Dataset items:
==================================================
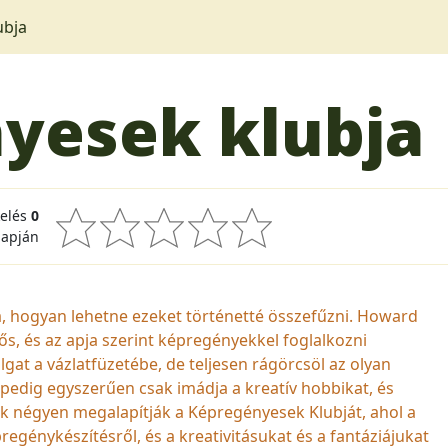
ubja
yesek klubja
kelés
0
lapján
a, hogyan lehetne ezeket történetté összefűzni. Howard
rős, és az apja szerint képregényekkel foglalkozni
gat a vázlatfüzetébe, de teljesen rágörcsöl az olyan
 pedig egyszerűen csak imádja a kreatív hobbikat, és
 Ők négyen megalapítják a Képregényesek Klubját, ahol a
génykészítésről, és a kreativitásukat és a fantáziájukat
==================================================
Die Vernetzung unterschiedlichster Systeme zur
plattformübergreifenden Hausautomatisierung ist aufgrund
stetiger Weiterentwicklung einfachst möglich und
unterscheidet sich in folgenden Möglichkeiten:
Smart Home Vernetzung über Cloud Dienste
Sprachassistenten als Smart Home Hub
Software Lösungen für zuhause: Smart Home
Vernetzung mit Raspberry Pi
==================================================
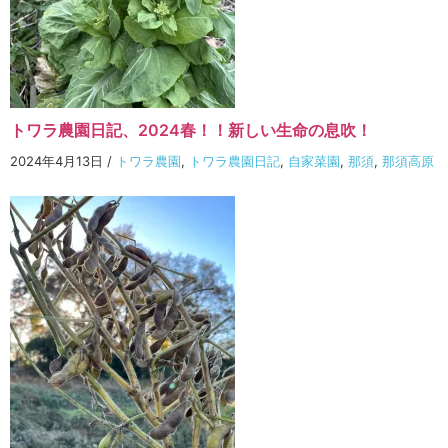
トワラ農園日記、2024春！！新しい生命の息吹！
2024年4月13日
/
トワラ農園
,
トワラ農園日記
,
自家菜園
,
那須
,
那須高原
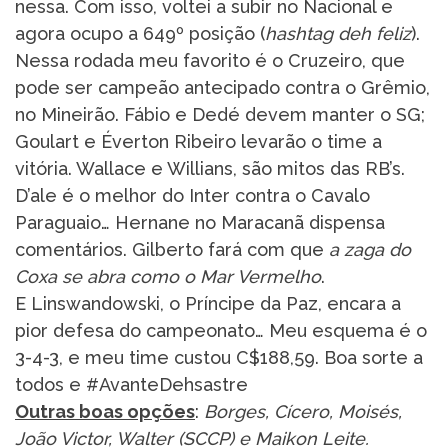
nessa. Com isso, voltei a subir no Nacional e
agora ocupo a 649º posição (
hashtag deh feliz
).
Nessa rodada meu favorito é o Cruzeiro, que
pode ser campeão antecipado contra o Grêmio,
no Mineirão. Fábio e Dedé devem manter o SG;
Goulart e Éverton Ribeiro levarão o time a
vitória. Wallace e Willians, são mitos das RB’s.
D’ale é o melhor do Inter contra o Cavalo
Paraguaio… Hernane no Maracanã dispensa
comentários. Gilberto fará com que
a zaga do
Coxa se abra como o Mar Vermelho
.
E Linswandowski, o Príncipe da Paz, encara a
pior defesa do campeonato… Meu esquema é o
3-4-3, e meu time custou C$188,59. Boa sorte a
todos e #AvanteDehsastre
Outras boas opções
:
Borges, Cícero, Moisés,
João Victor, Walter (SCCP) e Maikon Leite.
==================================================
An exact copy of the lines above, from the one containing "agora ocupo a" through the one containing "E Linswandowski, o Príncipe da Paz, encara a", is the whole of the answer.

EXERCISE OUTPUT.
agora ocupo a 649º posição (
hashtag deh feliz
).
Nessa rodada meu favorito é o Cruzeiro, que
pode ser campeão antecipado contra o Grêmio,
no Mineirão. Fábio e Dedé devem manter o SG;
Goulart e Éverton Ribeiro levarão o time a
vitória. Wallace e Willians, são mitos das RB’s.
D’ale é o melhor do Inter contra o Cavalo
Paraguaio… Hernane no Maracanã dispensa
comentários. Gilberto fará com que
a zaga do
Coxa se abra como o Mar Vermelho
.
E Linswandowski, o Príncipe da Paz, encara a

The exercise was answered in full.